Que conclusões tirar da vida?
Eu era uma mar de perguntas, as respostas talvez viessem juntas, como o sal, mas ardiam.
- Alô! Acorda. Olha pra sua vida, a sua... o que é a sua. Não a minha, nem a dela.
É esse o problema. É isso que não está direito, se é mesmo que sei o que é direito.
Na verdade as duas dizem a mesma coisa. Na verdade eu já estava mesmo sozinha sem ninguém e assim eu acho que não machuco mais. Hoje, ao me enxugar no banheiro, tentei me imaginar num quarto de hotel de frente pro mar, sozinha, palmeiras, areia. Mas era o meu banheiro mesmo, com restos mortais de sujeiras alheias, uma coisa meio emporcalhada.

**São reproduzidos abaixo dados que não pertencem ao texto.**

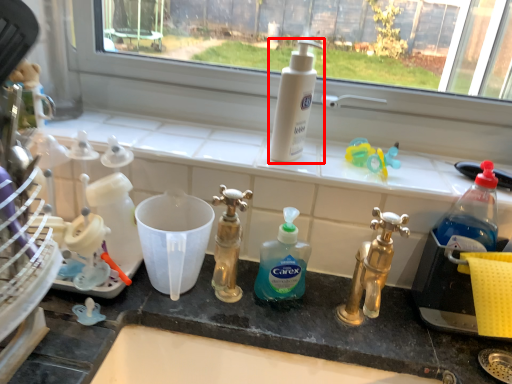 Question: From the image's perspective, what is the correct spatial relationship of cleaning product (annotated by the red box) in relation to cleaning product?

Choices:
 (A) below
 (B) above

Answer: (B) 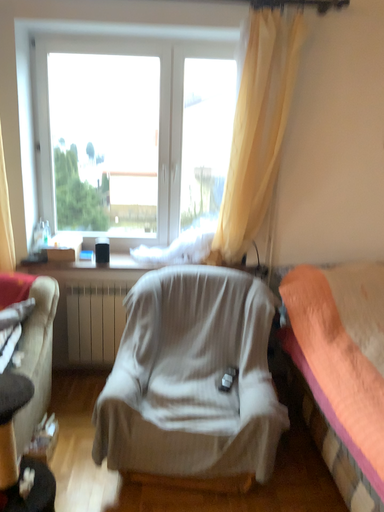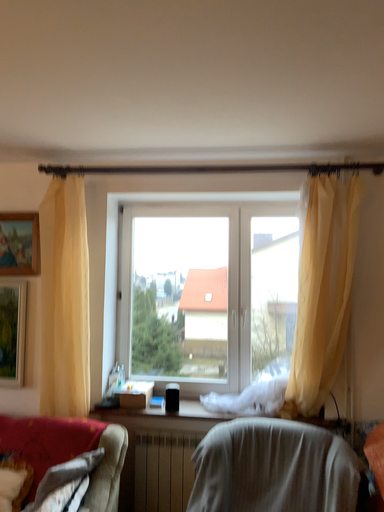 Question: How did the camera likely rotate when shooting the video?

Choices:
 (A) rotated upward
 (B) rotated downward

Answer: (A) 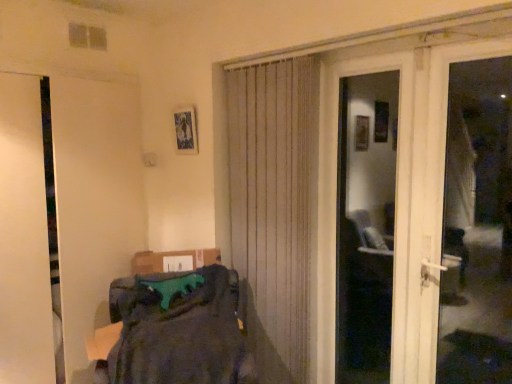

A essa altura talvez nem me importava se era metade ou inteiro, era o que sentia. Não entenda se não quiser.
Imaginamos tanto tudo ao mesmo tempo, só me resta meia hora.
não, o abstrato não serve, assim, de longe, sempre viveremos no abstrato mesmo tocando a pele.
não procuro ninguém, procuro a mim mesma. nem eu consigo imaginar anular uma coisa que é minha, mas ao mesmo tempo soou massacrada duas vezes por que gosto demais. e se eu odiasse?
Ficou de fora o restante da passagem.